Van Deventer’s injury has still not completely healed. It has improved, but it still bothers him a lot, he said. While running, Van Deventersaid he was in serious amounts of pain, yet he still pulled out a 4:02 mile.

“I felt that because I was recruited, I had an obligation to the team and that a lot was expected of me,” Van Deventer said. “The time and energy the coaches invest in the program made it impossible for me to turn my back on it.”

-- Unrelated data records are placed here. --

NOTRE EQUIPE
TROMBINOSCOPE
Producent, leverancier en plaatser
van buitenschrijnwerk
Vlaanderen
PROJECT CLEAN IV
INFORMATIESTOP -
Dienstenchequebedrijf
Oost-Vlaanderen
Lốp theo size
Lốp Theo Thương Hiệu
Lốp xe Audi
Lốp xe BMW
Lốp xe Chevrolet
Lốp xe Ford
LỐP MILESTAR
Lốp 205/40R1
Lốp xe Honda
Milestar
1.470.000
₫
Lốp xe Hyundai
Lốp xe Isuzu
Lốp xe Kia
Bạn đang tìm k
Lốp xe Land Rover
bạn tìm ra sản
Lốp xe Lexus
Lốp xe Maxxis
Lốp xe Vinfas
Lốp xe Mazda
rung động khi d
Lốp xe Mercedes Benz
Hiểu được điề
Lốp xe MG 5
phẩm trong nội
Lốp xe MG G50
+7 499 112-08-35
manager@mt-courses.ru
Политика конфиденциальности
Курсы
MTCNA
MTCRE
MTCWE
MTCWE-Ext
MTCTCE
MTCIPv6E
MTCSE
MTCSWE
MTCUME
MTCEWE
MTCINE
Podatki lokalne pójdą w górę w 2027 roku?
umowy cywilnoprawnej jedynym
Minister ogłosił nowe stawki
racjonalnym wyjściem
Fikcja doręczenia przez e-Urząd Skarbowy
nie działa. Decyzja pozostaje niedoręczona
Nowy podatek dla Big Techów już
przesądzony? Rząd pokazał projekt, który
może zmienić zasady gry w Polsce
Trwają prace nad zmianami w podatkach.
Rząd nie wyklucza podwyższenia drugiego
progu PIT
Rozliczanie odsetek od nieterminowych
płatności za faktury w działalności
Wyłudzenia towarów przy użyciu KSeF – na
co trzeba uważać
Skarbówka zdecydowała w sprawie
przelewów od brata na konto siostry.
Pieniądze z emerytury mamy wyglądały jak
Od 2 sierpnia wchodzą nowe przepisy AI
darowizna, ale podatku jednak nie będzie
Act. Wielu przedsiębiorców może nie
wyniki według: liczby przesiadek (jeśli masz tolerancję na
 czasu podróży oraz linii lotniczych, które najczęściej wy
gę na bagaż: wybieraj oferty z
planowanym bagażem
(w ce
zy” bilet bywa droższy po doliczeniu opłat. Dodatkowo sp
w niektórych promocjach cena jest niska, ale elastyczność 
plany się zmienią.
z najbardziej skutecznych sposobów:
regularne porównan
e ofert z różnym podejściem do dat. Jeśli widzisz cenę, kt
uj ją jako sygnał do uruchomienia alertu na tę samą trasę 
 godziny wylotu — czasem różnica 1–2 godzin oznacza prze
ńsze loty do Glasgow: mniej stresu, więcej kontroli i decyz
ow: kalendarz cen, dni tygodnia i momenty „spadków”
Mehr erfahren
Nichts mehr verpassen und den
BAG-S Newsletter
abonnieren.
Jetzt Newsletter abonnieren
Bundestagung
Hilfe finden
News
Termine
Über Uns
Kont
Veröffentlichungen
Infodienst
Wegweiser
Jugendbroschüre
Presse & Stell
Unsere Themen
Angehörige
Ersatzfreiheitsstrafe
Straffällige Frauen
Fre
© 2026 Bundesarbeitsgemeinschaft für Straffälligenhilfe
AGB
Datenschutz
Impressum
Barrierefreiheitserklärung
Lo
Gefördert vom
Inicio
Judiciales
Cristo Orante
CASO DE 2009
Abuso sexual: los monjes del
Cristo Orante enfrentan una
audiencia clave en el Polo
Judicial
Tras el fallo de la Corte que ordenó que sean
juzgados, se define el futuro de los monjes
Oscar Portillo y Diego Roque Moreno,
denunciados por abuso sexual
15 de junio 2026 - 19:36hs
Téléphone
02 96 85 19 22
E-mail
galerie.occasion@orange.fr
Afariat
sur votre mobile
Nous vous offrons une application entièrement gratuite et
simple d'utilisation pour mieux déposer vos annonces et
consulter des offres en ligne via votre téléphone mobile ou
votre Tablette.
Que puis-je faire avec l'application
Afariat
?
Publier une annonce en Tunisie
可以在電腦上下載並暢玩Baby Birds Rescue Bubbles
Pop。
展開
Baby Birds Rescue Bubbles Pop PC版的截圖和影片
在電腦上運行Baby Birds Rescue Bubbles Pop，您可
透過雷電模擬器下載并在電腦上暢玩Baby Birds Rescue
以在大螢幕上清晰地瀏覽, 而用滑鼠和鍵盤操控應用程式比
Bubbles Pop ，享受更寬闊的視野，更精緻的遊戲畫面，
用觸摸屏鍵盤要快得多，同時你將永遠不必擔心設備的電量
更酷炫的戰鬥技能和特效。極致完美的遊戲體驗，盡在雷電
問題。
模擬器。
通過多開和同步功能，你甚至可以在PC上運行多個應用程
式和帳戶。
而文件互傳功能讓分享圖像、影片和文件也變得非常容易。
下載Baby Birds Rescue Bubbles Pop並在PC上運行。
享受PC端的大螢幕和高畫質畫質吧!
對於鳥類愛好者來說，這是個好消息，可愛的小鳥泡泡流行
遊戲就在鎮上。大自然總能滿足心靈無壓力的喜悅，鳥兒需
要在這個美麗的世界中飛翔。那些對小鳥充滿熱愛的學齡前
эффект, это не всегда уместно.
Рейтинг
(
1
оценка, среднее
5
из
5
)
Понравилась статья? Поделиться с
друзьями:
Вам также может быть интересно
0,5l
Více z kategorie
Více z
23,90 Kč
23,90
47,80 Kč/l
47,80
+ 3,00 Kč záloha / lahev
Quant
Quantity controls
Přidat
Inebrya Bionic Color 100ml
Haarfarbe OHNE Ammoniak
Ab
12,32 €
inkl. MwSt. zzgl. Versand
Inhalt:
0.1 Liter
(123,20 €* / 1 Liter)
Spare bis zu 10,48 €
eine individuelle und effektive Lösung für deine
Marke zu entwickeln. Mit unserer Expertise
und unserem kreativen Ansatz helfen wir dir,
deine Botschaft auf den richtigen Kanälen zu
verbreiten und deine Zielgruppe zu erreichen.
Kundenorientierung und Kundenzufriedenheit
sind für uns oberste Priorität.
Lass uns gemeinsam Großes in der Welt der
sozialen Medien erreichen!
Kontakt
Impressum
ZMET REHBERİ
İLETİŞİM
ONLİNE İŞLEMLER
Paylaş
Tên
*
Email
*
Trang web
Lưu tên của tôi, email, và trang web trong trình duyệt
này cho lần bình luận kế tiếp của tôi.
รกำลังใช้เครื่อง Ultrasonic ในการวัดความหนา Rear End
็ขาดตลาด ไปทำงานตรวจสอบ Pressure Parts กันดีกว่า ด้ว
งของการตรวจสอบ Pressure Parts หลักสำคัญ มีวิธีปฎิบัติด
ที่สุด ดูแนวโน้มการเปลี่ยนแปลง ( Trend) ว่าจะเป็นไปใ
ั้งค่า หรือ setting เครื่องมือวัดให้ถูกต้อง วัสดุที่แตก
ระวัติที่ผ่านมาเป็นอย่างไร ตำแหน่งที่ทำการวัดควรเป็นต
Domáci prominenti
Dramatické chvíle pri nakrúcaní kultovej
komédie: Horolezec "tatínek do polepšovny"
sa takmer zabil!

With the outdoor season coming up, Van Deventer isn’t sure where he stands. He cannot attend outdoor training with the rest of the team — the facilities do not include a deep enough pool for his aqua jogging — but he plans to take it day by day.

“No one’s happy with our position from indoor Heps,” Van Deventer said. “If I could play a part in contributing in outdoors, that would be really special.”